In fact, from the origin of things down to the fifteenth century of the Christian era, inclusive, architecture is the great book of humanity, the principal expression of man in his different stages of development, either as a force or as an intelligence.
When the memory of the first races felt itself overloaded, when the mass of reminiscences of the human race became so heavy and so confused that speech naked and flying, ran the risk of losing them on the way, men transcribed them on the soil in a manner which was at once the most visible, most durable, and most natural. They sealed each tradition beneath a monument.

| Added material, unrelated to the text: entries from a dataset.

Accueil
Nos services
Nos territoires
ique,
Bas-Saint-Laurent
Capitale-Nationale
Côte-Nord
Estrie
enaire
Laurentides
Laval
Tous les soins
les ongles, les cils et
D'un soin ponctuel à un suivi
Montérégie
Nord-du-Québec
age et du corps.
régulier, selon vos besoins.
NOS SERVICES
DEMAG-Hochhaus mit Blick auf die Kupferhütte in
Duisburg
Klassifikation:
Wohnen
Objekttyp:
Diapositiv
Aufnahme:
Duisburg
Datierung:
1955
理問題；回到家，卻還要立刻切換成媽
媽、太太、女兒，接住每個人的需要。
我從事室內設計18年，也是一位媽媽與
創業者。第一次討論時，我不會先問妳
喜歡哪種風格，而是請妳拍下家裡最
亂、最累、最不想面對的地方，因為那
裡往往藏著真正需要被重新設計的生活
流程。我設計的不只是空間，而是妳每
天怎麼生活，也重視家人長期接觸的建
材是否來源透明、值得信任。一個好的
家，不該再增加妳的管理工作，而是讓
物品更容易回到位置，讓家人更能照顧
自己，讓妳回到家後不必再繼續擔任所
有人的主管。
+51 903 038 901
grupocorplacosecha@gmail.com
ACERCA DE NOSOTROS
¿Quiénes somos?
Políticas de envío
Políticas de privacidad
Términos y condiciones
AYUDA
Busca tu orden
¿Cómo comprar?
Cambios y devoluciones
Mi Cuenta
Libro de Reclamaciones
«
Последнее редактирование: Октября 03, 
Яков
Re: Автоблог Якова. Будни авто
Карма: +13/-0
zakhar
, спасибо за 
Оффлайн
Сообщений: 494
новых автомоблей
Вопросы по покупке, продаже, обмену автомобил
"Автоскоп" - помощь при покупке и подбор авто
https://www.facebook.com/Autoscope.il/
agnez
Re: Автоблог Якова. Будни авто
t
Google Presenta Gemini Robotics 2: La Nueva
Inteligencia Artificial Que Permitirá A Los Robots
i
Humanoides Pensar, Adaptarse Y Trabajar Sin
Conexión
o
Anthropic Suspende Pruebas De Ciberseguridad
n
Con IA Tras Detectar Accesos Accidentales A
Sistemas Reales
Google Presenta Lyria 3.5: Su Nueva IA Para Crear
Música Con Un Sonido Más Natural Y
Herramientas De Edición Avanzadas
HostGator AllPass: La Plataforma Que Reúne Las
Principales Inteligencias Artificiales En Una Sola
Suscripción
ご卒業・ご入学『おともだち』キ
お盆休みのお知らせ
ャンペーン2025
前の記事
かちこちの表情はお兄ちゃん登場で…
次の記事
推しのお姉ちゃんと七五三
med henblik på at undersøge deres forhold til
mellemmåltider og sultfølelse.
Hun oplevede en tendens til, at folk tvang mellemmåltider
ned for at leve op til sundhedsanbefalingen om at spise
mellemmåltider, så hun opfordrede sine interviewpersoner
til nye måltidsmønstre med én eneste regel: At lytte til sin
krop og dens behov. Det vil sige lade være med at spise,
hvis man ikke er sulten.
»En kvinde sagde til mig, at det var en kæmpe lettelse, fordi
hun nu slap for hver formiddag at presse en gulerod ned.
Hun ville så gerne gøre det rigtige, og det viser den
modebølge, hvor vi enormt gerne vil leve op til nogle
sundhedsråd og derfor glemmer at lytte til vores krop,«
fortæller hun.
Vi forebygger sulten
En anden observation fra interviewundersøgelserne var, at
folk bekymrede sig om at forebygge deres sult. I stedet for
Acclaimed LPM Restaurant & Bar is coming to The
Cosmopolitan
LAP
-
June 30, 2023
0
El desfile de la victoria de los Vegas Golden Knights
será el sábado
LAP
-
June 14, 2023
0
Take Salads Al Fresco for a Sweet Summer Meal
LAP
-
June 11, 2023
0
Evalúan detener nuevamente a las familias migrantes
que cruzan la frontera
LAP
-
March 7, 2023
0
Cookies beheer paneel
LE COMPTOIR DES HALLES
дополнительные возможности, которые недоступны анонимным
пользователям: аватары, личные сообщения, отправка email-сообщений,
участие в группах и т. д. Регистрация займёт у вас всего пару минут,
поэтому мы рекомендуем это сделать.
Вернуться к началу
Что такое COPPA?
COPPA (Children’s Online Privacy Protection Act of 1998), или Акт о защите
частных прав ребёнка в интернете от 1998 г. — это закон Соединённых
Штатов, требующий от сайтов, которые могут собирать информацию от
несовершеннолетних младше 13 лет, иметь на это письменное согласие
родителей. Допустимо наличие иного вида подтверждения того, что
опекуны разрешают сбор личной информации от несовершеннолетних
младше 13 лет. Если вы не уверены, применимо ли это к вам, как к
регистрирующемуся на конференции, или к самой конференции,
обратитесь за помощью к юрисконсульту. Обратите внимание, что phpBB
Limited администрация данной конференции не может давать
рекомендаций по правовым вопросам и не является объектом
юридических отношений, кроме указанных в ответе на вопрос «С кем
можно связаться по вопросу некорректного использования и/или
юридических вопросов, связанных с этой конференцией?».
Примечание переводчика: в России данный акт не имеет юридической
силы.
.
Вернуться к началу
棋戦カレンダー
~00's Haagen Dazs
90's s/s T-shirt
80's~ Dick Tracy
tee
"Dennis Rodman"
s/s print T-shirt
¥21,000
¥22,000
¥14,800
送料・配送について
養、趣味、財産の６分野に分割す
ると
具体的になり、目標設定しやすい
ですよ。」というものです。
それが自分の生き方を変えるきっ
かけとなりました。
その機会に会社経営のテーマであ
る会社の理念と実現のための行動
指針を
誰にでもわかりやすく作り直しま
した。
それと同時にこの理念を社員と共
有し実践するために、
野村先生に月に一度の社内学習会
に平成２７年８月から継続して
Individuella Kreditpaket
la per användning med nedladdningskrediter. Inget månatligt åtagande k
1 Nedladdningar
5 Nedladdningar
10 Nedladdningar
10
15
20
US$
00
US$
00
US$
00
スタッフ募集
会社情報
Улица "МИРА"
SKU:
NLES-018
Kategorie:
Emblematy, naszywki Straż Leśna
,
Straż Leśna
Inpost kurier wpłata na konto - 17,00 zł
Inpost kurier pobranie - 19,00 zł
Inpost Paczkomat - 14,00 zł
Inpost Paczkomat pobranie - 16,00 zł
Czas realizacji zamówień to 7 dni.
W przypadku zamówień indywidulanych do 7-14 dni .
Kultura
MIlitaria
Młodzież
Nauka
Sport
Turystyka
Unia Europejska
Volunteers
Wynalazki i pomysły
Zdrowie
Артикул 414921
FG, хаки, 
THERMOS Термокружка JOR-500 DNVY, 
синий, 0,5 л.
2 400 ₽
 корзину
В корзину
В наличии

The first monuments were simple masses of rock, “which the iron had not touched,” as Moses says. Architecture began like all writing. It was first an alphabet. Men planted a stone upright, it was a letter, and each letter was a hieroglyph, and upon each hieroglyph rested a group of ideas, like the capital on the column. This is what the earliest races did everywhere, at the same moment, on the surface of the entire world. We find the “standing stones” of the Celts in Asian Siberia; in the pampas of America.
Later on, they made words; they placed stone upon stone, they coupled those syllables of granite, and attempted some combinations. The Celtic dolmen and cromlech, the Etruscan tumulus, the Hebrew galgal, are words. Some, especially the tumulus, are proper names. Sometimes even, when men had a great deal of stone, and a vast plain, they wrote a phrase. The immense pile of Karnac is a complete sentence.
At last they made books. Traditions had brought forth symbols, beneath which they disappeared like the trunk of a tree beneath its foliage; all these symbols in which humanity placed faith continued to grow, to multiply, to intersect, to become more and more complicated; the first monuments no longer sufficed to contain them, they were overflowing in every part; these monuments hardly expressed now the primitive tradition, simple like themselves, naked and prone upon the earth. The symbol felt the need of expansion in the edifice. Then architecture was developed in proportion with human thought; it became a giant with a thousand heads and a thousand arms, and fixed all this floating symbolism in an eternal, visible, palpable form. While Daedalus, who is force, measured; while Orpheus, who is intelligence, sang;— the pillar, which is a letter; the arcade, which is a syllable; the pyramid, which is a word,— all set in movement at once by a law of geometry and by a law of poetry, grouped themselves, combined, amalgamated, descended, ascended, placed themselves side by side on the soil, ranged themselves in stories in the sky, until they had written under the dictation of the general idea of an epoch, those marvellous books which were also marvellous edifices: the Pagoda of Eklinga, the Rhamseion of Egypt, the Temple of Solomon.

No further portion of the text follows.